TASK BRIEF
Only the text of the records belongs in the answer, copied exactly, with every picture omitted.

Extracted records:
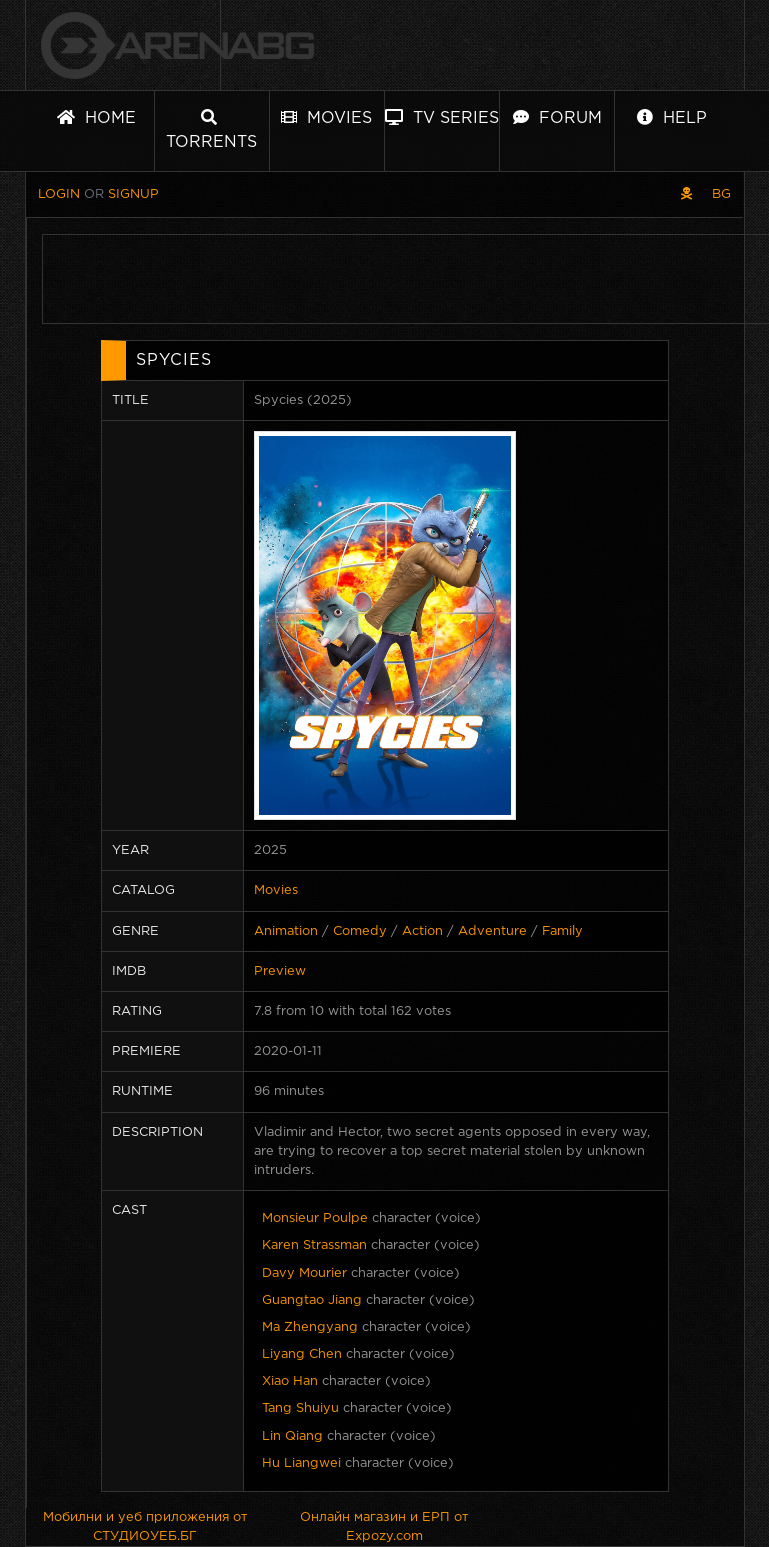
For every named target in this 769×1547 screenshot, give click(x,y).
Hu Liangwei (301, 1463)
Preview (280, 971)
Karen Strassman (314, 1245)
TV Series (442, 117)
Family (562, 931)
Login (59, 194)
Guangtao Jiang (312, 1300)
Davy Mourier (304, 1273)
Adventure (492, 931)
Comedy (360, 931)
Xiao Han (290, 1381)
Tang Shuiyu (300, 1408)
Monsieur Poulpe (315, 1218)
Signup (133, 194)
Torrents (211, 129)
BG (721, 194)
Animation (286, 931)
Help (672, 117)
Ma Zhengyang (310, 1327)
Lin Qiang (292, 1436)
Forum (557, 117)
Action (422, 931)
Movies (326, 117)
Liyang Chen (302, 1354)
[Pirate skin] (686, 194)
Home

WRITTEN ANSWER
For every named target in this 769×1547 screenshot, give click(x,y).
Hu Liangwei (301, 1463)
Preview (280, 971)
Karen Strassman (314, 1245)
TV Series (442, 117)
Family (562, 931)
Login (59, 194)
Guangtao Jiang (312, 1300)
Davy Mourier (304, 1273)
Adventure (492, 931)
Comedy (360, 931)
Xiao Han (290, 1381)
Tang Shuiyu (300, 1408)
Monsieur Poulpe (315, 1218)
Signup (133, 194)
Torrents (211, 129)
BG (721, 194)
Animation (286, 931)
Help (672, 117)
Ma Zhengyang (310, 1327)
Lin Qiang (292, 1436)
Forum (557, 117)
Action (422, 931)
Movies (326, 117)
Liyang Chen (302, 1354)
[Pirate skin] (686, 194)
Home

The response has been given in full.